This chapter explains how to set up HBase cluster, from a basic standalone HBase instance to a fully distributed, highly available HBase cluster on Amazon EC2.
According to Apache HBase's home page:
HBase is the Hadoop database. Use HBase when you need random, real-time, read/write access to your Big Data. This project's goal is the hosting of very large tables—billions of rows X millions of columns—atop clusters of commodity hardware.
HBase can run against any filesystem. For example, you can run HBase on top of an EXT4 local filesystem, Amazon Simple Storage Service (Amazon S3), and Hadoop Distributed File System (HDFS) , which is the primary distributed filesystem for Hadoop. In most cases, a fully distributed HBase cluster runs on an instance of HDFS, so we will explain how to set up Hadoop before proceeding.

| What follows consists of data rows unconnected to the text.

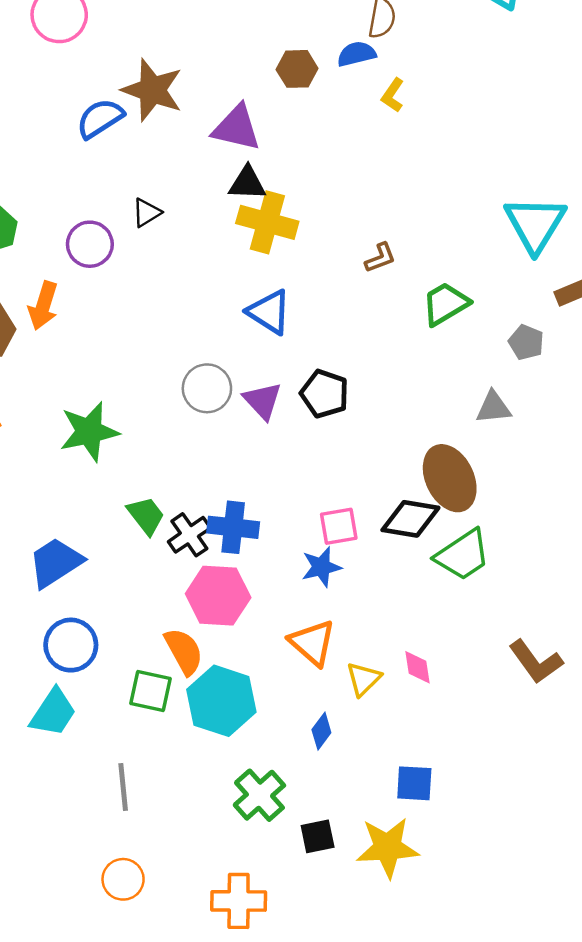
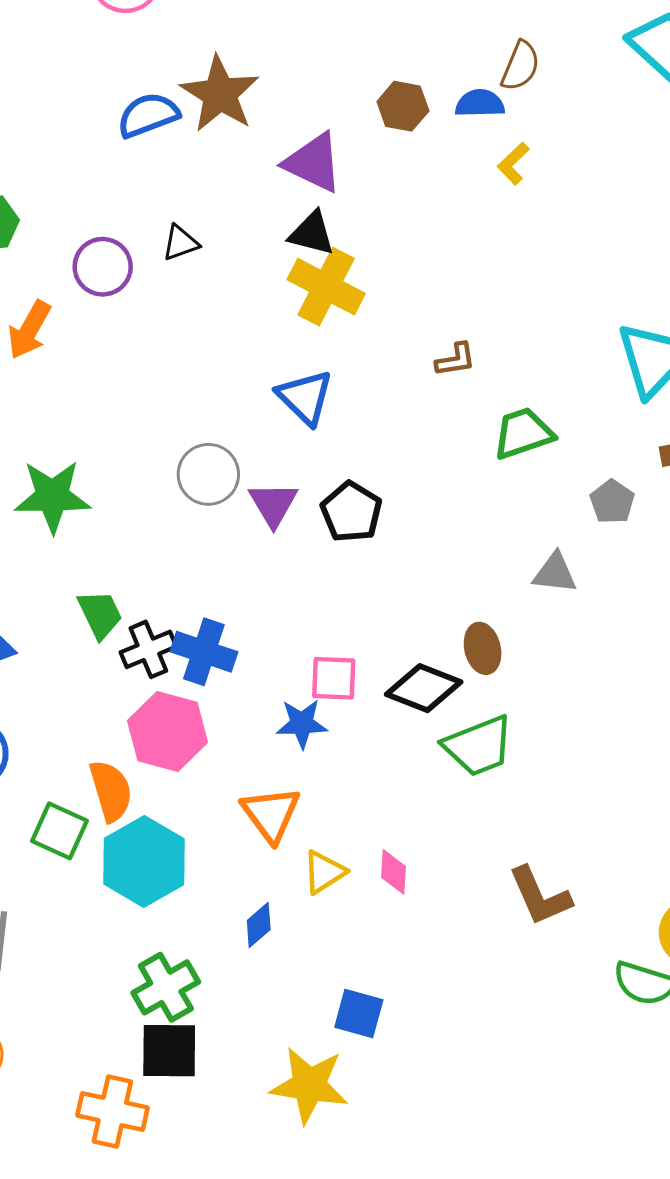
brown ellipse: (450, 478) -> (483, 648), size x0.6
black square: (318, 836) -> (169, 1051), moved, size x1.4

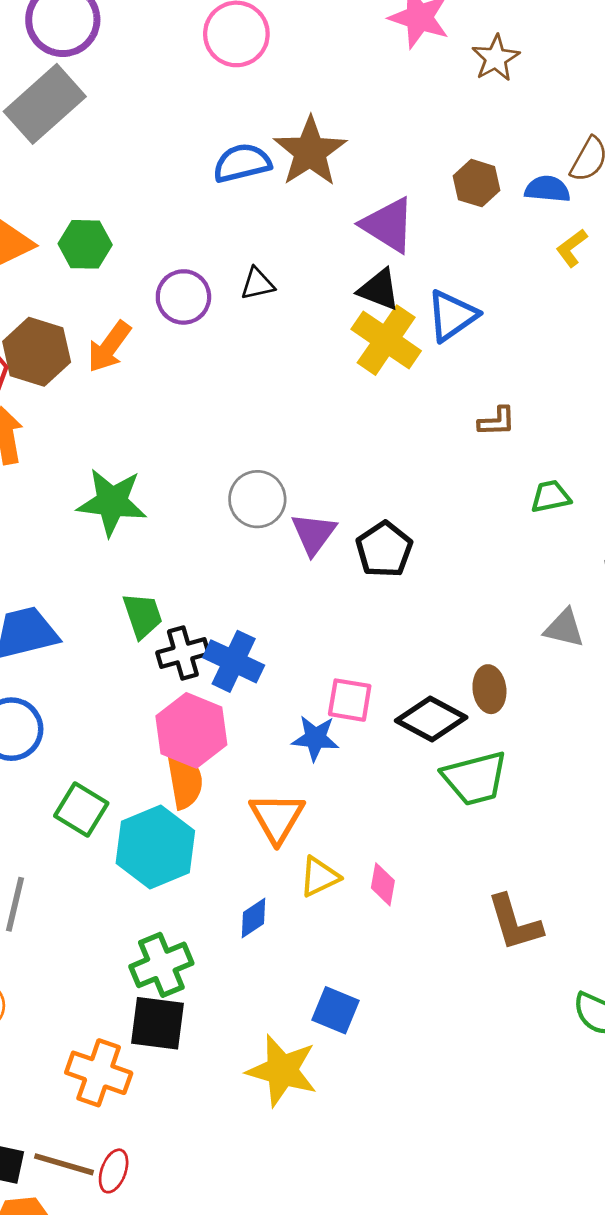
blue triangle: (305, 397) -> (452, 316), moved, turned 34
green trapezoid: (523, 433) -> (551, 496), size x0.7
orange semicircle: (111, 791) -> (185, 780), moved

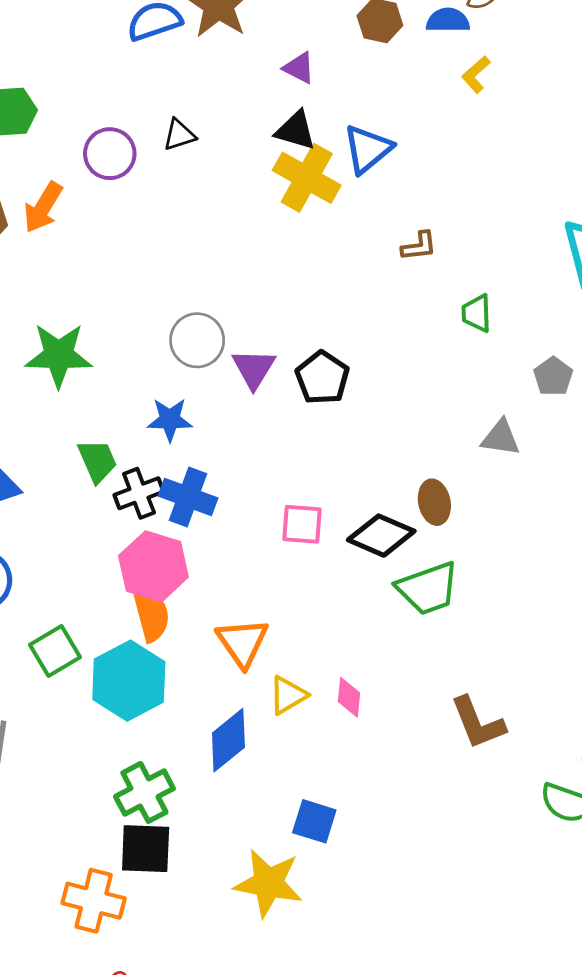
purple triangle: (388, 225) -> (299, 68), size x0.6
green trapezoid: (551, 496) -> (477, 313), turned -75
blue star: (315, 738) -> (170, 420), moved
green square: (81, 810) -> (55, 651), turned 33
blue diamond: (254, 918) -> (228, 740), size x1.6

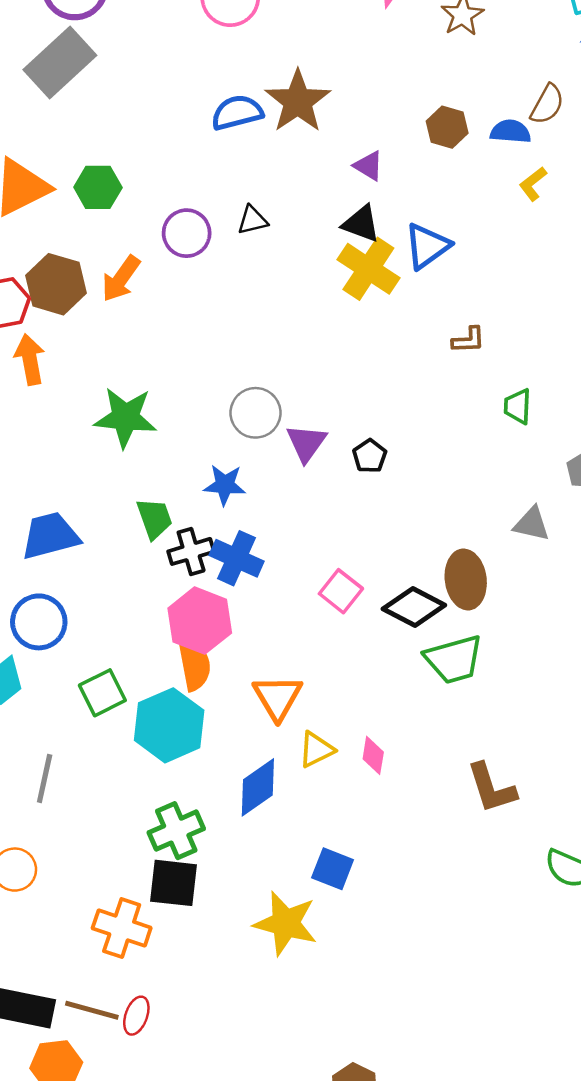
black pentagon: (322, 378) -> (370, 456), size x0.7
brown ellipse: (434, 502) -> (466, 579), size x1.4
pink square: (302, 524) -> (341, 591), turned 30

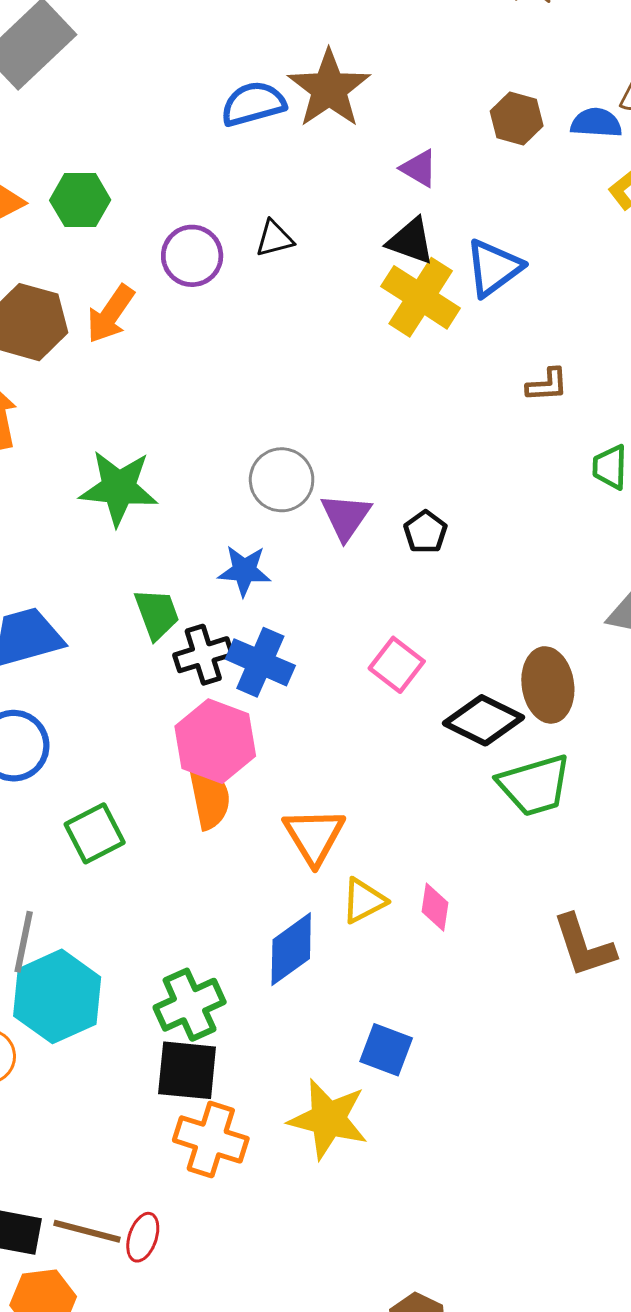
pink square: (341, 591) -> (397, 665), moved
cyan hexagon: (169, 725) -> (57, 996), moved
orange cross: (122, 928) -> (211, 1139), moved

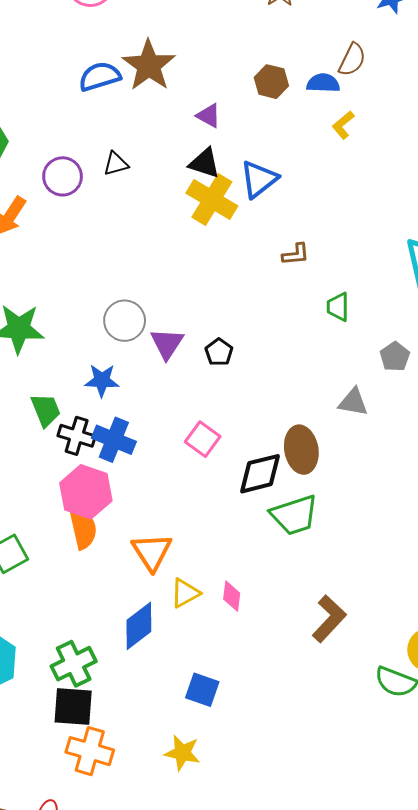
black cross: (203, 655) -> (77, 436), turned 36
black diamond: (483, 720) -> (260, 474), turned -39
brown L-shape: (584, 946) -> (329, 619), turned -117
yellow star: (328, 1119) -> (182, 753), moved, size x0.7

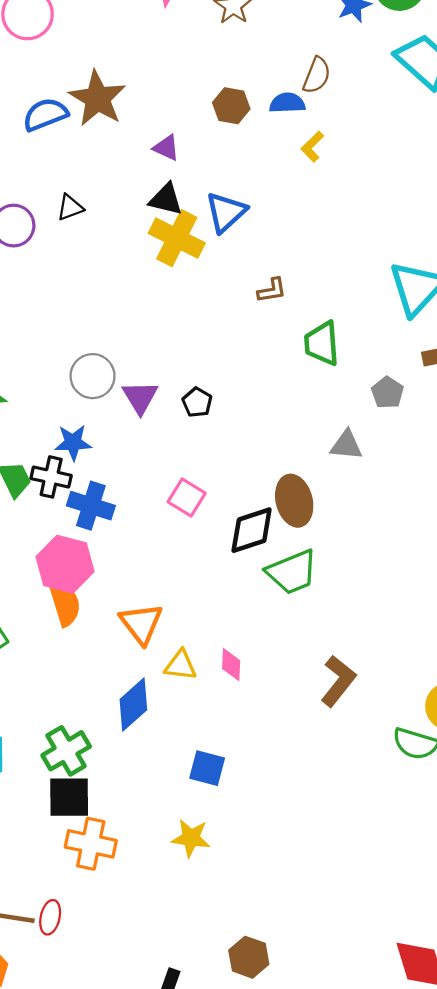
green trapezoid: (338, 307) -> (322, 343), size x1.4
black cross: (77, 436) -> (51, 477), moved
yellow triangle: (185, 593) -> (181, 665), turned 40

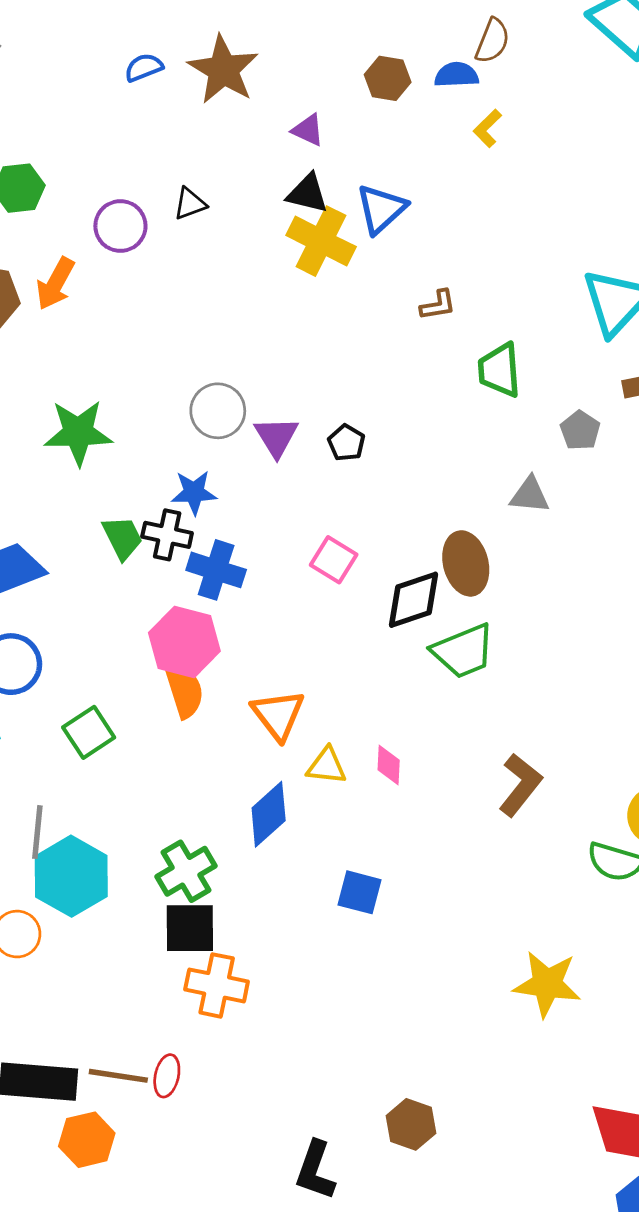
blue semicircle: (45, 114) -> (144, 67), moved, size x0.7
yellow star: (191, 838) -> (547, 984), moved, size x1.4

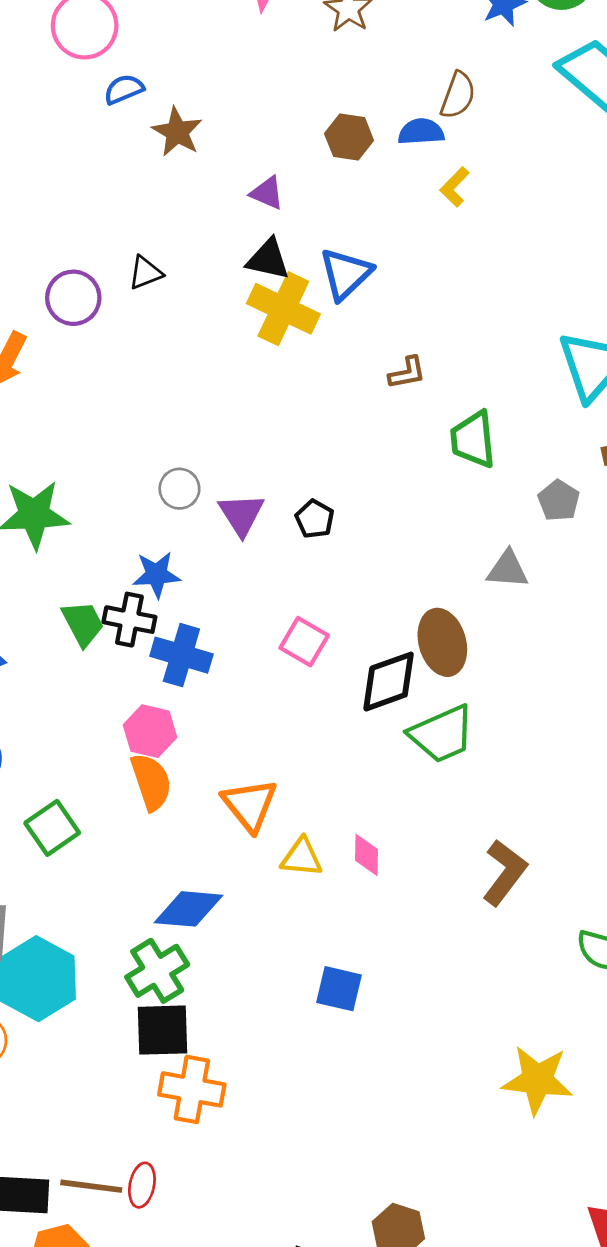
blue semicircle: (144, 67) -> (124, 89), moved
brown star: (223, 70) -> (177, 132), size x0.7
gray circle: (218, 411) -> (179, 489), size x0.7
pink hexagon: (184, 642) -> (150, 731), size x0.7
blue diamond: (269, 814) -> (189, 909), moved, turned 48

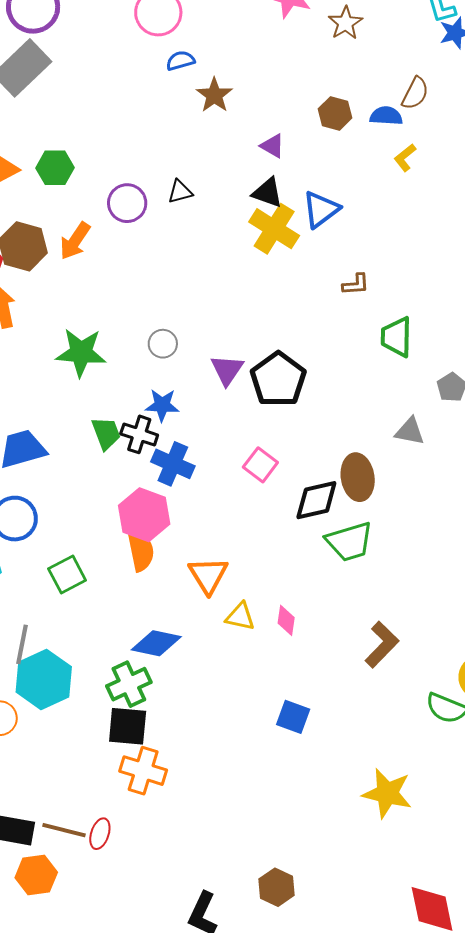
gray circle: (179, 489) -> (163, 344), moved
black pentagon: (315, 519) -> (278, 379), size x2.0
pink hexagon: (150, 731) -> (144, 515), size x1.4
blue square: (339, 989) -> (293, 717), moved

Apache ZooKeeper is an open source software providing a highly reliable, distributed coordination service. A distributed HBase depends on a running ZooKeeper cluster.
HBase, which is a database that runs on Hadoop, keeps a lot of files open at the same time. We need to change some Linux kernel settings to run HBase smoothly.
A fully distributed HBase cluster has one or more master nodes (HMaster), which coordinate the entire cluster, and many slave nodes (RegionServer), which handle the actual data storage and request. The following diagram shows a typical HBase cluster structure:
HBase can run multiple master nodes at the same time, and use ZooKeeper to monitor and failover the masters. But as HBase uses HDFS as its low-layer filesystem, if HDFS is down, HBase is down too. The master node of HDFS, which is called NameNode, is the Single Point Of Failure (SPOF) of HDFS, so it is the SPOF of an HBase cluster. However, NameNode as a software is very robust and stable. Moreover, the HDFS team is working hard on a real HA NameNode, which is expected to be included in Hadoop's next major release.
The first seven recipes in this chapter explain how we can get HBase and all its dependencies working together, as a fully distributed HBase cluster. The last recipe explains an advanced topic on how to avoid the SPOF issue of the cluster.
We will start by setting up a standalone HBase instance, and then demonstrate setting up a distributed HBase cluster on Amazon EC2.